Saved entries

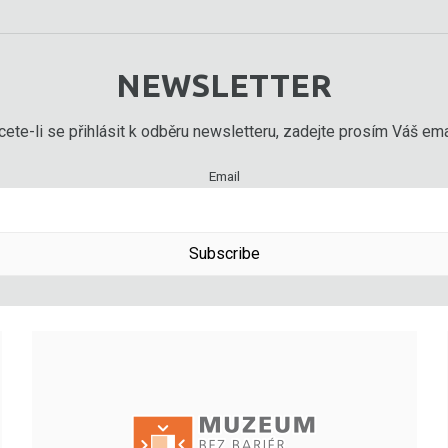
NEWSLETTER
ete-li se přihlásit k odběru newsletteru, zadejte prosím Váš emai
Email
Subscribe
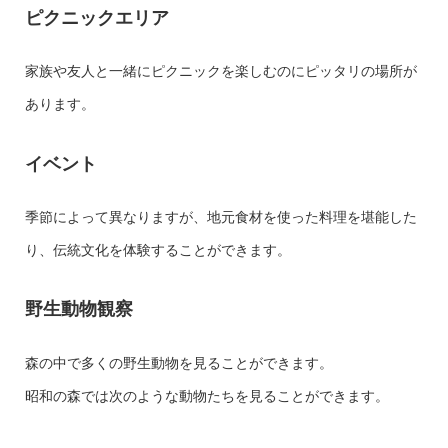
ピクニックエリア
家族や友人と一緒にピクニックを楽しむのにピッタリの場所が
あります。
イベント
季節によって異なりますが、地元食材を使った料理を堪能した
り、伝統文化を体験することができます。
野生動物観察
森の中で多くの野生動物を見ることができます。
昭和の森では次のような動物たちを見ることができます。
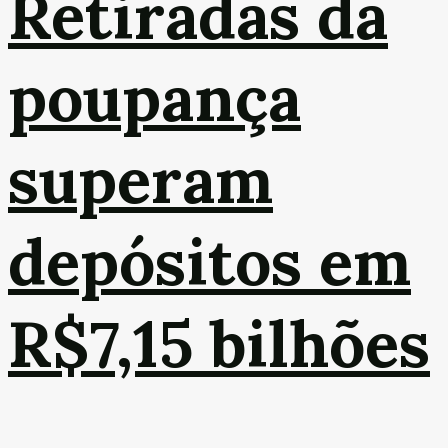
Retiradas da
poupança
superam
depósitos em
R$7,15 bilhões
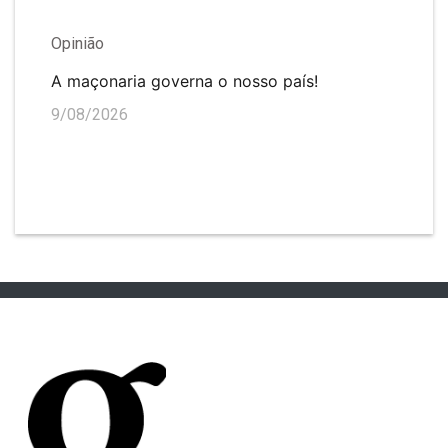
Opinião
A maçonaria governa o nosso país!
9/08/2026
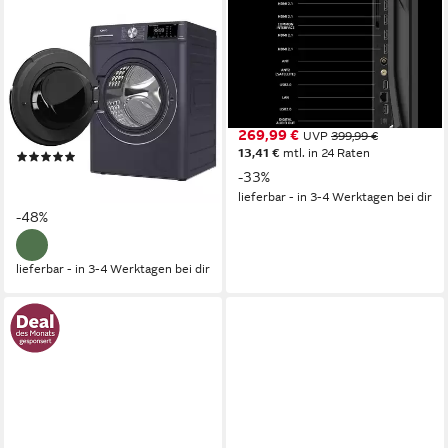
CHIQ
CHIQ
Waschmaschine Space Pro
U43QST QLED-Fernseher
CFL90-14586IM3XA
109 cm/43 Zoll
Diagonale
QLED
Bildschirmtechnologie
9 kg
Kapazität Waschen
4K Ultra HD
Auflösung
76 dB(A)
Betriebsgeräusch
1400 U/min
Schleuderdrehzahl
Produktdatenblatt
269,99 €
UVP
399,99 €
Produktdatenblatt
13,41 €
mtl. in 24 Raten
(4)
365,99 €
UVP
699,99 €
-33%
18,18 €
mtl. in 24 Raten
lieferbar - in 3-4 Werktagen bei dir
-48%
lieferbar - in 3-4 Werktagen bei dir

• Exercise instructions: Please give back the data above word for word, with no pictures included.

• Expected answer:
NEWSLETTER
ete-li se přihlásit k odběru newsletteru, zadejte prosím Váš emai
Email
Subscribe
ピクニックエリア
家族や友人と一緒にピクニックを楽しむのにピッタリの場所が
あります。
イベント
季節によって異なりますが、地元食材を使った料理を堪能した
り、伝統文化を体験することができます。
野生動物観察
森の中で多くの野生動物を見ることができます。
昭和の森では次のような動物たちを見ることができます。
Retiradas da
poupança
superam
depósitos em
R$7,15 bilhões
Opinião
A maçonaria governa o nosso país!
9/08/2026
CHIQ
CHIQ
Waschmaschine Space Pro
U43QST QLED-Fernseher
CFL90-14586IM3XA
109 cm/43 Zoll
Diagonale
QLED
Bildschirmtechnologie
9 kg
Kapazität Waschen
4K Ultra HD
Auflösung
76 dB(A)
Betriebsgeräusch
1400 U/min
Schleuderdrehzahl
Produktdatenblatt
269,99 €
UVP
399,99 €
Produktdatenblatt
13,41 €
mtl. in 24 Raten
(4)
365,99 €
UVP
699,99 €
-33%
18,18 €
mtl. in 24 Raten
lieferbar - in 3-4 Werktagen bei dir
-48%
lieferbar - in 3-4 Werktagen bei dir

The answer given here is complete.